When Surender Sharma said he could kill me with magic, I had to put him to the test. The result was a triumph for rationalism

...
Well, the pig still didn't fly. But the mere idea of it kept millions and millions of viewers all over India glued to their TV sets. I was laughing throughout. Not just because it was a scene of superb absurdity, but mainly because I felt that so many people out there in front of their screens urgently needed a signal from me that there was nothing to be worried about. In fact, I laughed the tantric out of power. After hysteric escalation and a dramatic countdown, it all ended as you would well have anticipated, with the defeated tantric silently quitting the field – down, out and over. Reason had won the day, as James Randi later happily commented.

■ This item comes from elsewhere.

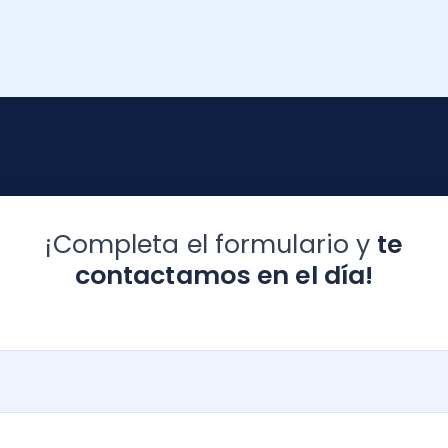
contactamos en el día!
nico
*
l
*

Life is not always like that. But this TV show turned the tables. It influenced the climate in public debates inside and outside Indian TV studios far more deeply than I expected when I caught hold of Sharma. Our experiment became a textbook example for the hollowness of tantra-mantra power. Prick a pin in the great balloon and it comes crashing down, that was the message. But make no mistake; it's not always as easy and rarely as amusing. Recently, we were able to put behind bars, with the help of a TV documentary, a tantric who used to make his living with a dangerous stunt of rare brutality: he trampled on the bodies of little infants brought to him in hundreds by their illiterate parents to benefit from the godly powers of his feet. A local politician and high priest, to whom I talked during the programme, defended the holy man in the name of religion. This shows the complexity of the problem.


For several decades, rationalists in India have been working quite successfully on different levels to educate people against spiritual fraudsters of all denominations and ranks. In earlier years limited to (still important) village campaigns, the television revolution has opened up new dimensions. Last year, I personally attended some 240 programmes on various channels. Some of them made an enormous impact.

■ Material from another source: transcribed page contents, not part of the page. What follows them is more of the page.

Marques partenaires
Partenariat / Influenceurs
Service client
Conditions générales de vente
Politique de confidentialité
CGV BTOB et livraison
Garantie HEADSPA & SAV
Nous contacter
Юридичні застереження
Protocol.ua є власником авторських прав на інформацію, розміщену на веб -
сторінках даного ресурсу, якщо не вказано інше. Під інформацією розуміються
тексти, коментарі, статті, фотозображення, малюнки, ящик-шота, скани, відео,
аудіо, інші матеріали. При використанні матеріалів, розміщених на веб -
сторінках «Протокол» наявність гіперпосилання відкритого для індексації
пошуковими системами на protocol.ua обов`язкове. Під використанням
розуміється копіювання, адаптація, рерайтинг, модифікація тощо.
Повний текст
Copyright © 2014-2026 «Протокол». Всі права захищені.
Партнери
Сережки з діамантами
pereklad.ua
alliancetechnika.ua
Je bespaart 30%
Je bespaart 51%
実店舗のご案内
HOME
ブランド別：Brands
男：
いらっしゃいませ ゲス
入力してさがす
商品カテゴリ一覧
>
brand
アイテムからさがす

While Sai Baba celebrated a recent birthday, as usual surrounded by India's high society including top politicians, one TV channel gave me an opportunity to perform and explain his trademark tricks for any kid to try at home – a landslide success, but the king kept sitting on his throne. However, these kinds of superstitions are slowly coming into the firing line of a courageous new media force supporting the rationalist line. The next generation of India's top godmen are already starting to appreciate the shift. Recently, one of them threw away the mic and fled with bodyguards and armored cars when I came into a TV studio. Pity.